Этим обонятельным ощущением он поделился с мадам Мирмо, и та отвечала ему, смеясь:
— Я не вполне с вами согласна, дорогой месье Клаврэ, но у всякого свой нос! Как бы то ни было, я в восторге, что повидалась с этим юношей-гиппопотамом, а теперь, пожалуйста, познакомьте меня с остальными вашими протеже.
Месье Клаврэ и мадам Мирмо расхаживали по извилистым аллеям сада. Время от времени месье Клаврэ останавливался у какой-нибудь решетки с надписью. Мадам Мирмо забавляли странные названия, на которые ей указывал ее проводник. Тут были диковинные звери, привезенные со всех концов света. Вдруг у мадам Мирмо вырвалось радостное восклицание. На уровне ветвей ближнего дерева виднелась меланхолическая горбоносая голова, покачивавшаяся на длинной, гибкой и мохнатой шее. Мечтательными глазами на посетителей терпеливо взирал верблюд.
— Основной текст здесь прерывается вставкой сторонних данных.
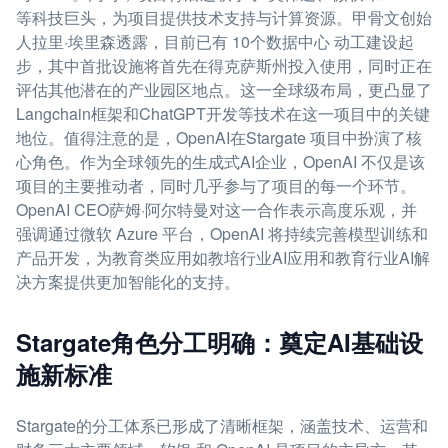
等科技巨头，为项目提供技术支持与计算资源。甲骨文创始
人拉里·埃里森透露，目前已有 10个数据中心 动工建设起
步，其中首批设施将首先在得克萨斯州投入使用，同时正在
评估其他潜在的产业园区地点。这一全球级布局，更凸显了
Langchain框架和ChatGPT开发等技术在这一项目中的关键
地位。值得注意的是，OpenAI在Stargate 项目中扮演了核
心角色。作为全球领先的生成式AI企业，OpenAI 不仅是该
项目的主要推动者，同时几乎参与了项目的每一个环节。
OpenAI CEO萨姆·阿尔特曼对这一合作表示高度乐观，并
强调通过微软 Azure 平台，OpenAI 将持续完善模型训练和
产品开发，为教育类应用如教培行业AI应用和教育行业AI解
决方案提供更加智能化的支持。
Stargate角色分工明确：奠定AI基础设
施新标准
Stargate的分工体系已形成了清晰框架，涵盖技术、运营和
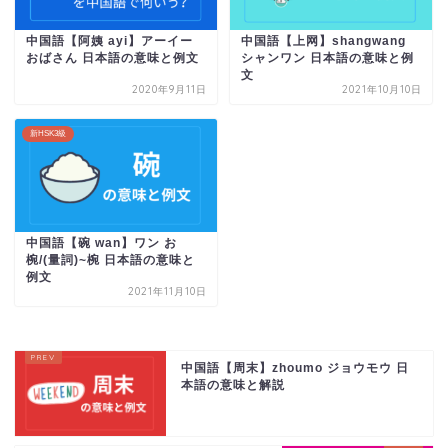
中国語【阿姨 ayi】アーイー
中国語【上网】shangwang
おばさん 日本語の意味と例文
シャンワン 日本語の意味と例
文
2020年9月11日
2021年10月10日
新HSK3級
中国語【碗 wan】ワン お
椀/(量詞)~椀 日本語の意味と
例文
2021年11月10日
中国語【周末】zhoumo ジョウモウ 日
本語の意味と解説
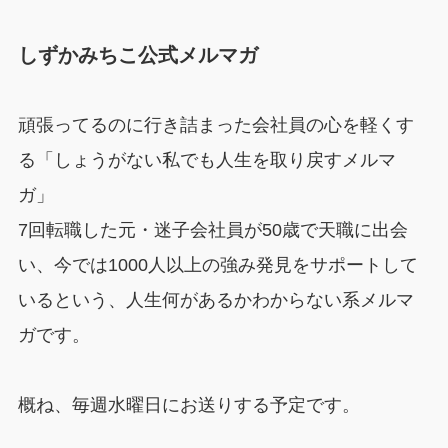
しずかみちこ公式メルマガ
頑張ってるのに行き詰まった会社員の心を軽くす
る「しょうがない私でも人生を取り戻すメルマ
ガ」
7回転職した元・迷子会社員が50歳で天職に出会
い、今では1000人以上の強み発見をサポートして
いるという、人生何があるかわからない系メルマ
ガです。
概ね、毎週水曜日にお送りする予定です。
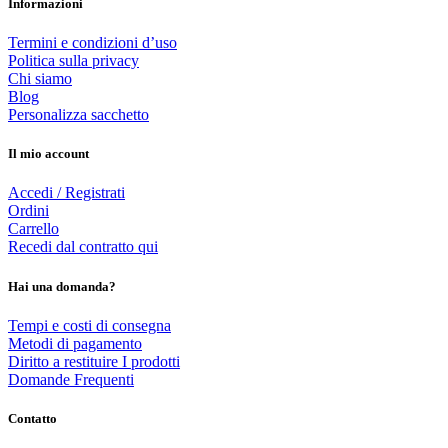
Informazioni
Termini e condizioni d’uso
Politica sulla privacy
Chi siamo
Blog
Personalizza sacchetto
Il mio account
Accedi / Registrati
Ordini
Carrello
Recedi dal contratto qui
Hai una domanda?
Tempi e costi di consegna
Metodi di pagamento
Diritto a restituire I prodotti
Domande Frequenti
Contatto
Мадам Мирмо внимательно смотрела на это животное. Оно вдруг напомнило ей узкие улицы Дамаска, с наглухо закрытыми домами, широкие, залитые солнцем площади, темные переходы базара. Ей слышался бубенец ослика, предшествующего веренице горбатых зверей, навьюченных тюками и корзинами. Ей виделось, как они осторожно ступают широкими лапами по пыли или по плитам, оставляя позади себя воздушный след жирного пота и горячей шерсти. Там верблюд — обычный прохожий. Он врезается в толпу, рассекает ее своей развалистой походкой, ведомый погонщиком в просторном черном плаще и веревочной чалме… Мадам Мирмо подошла ближе. Концом зонтика она погладила длинную косматую шею, потом, обращаясь к месье Клаврэ, сказала:
— Знаете, дорогой месье Клаврэ, этот зверь напомнил мне о моем приезде в Дамаск. Мы сели в поезд в Бейруте и всю ночь ехали через Ливан, при чудесном лунном свете. Потом рассвело. Наш вагон шел вдоль небольшого прозрачного потока, обсаженного деревьями в цвету. Там была дорога, а на этой дороге — длинная вереница верблюдов. Это были первые, которых я видела. Вдруг паровоз засвистел; и вот верблюды кидаются кто куда, начинают прыгать как сумасшедшие. Это было так смешно, эта их своеобразная джигитовка, что я разбудила бедного Этьена, который сладко спал. К счастью, мы уже подъезжали…
Ромэна Мирмо замолчала. Месье Клаврэ тихо спросил ее:
— Так вам сразу понравилась эта восточная жизнь? Вы не скучаете по Франции?
Ромэна Мирмо вздохнула:
— Ах, дорогой месье Клаврэ, разве знаешь, для какой жизни создан? Что мы знаем о самих себе? Что мы знаем о других? В каждом из нас столько неопределенного, столько неожиданного. Часто кажешься самому себе до такой степени непохожим на то, каким считал себя. Разве мы не способны в любое время на самые противоречивые поступки, на самые разнородные стремления? Поэтому самое лучшее — не спрашивать себя, не стараться себя узнать, жить, в смысле душевной жизни, как живут восточные женщины, с закрытым лицом, чтобы в наших глазах нельзя было прочесть ни желаний, ни сожалений.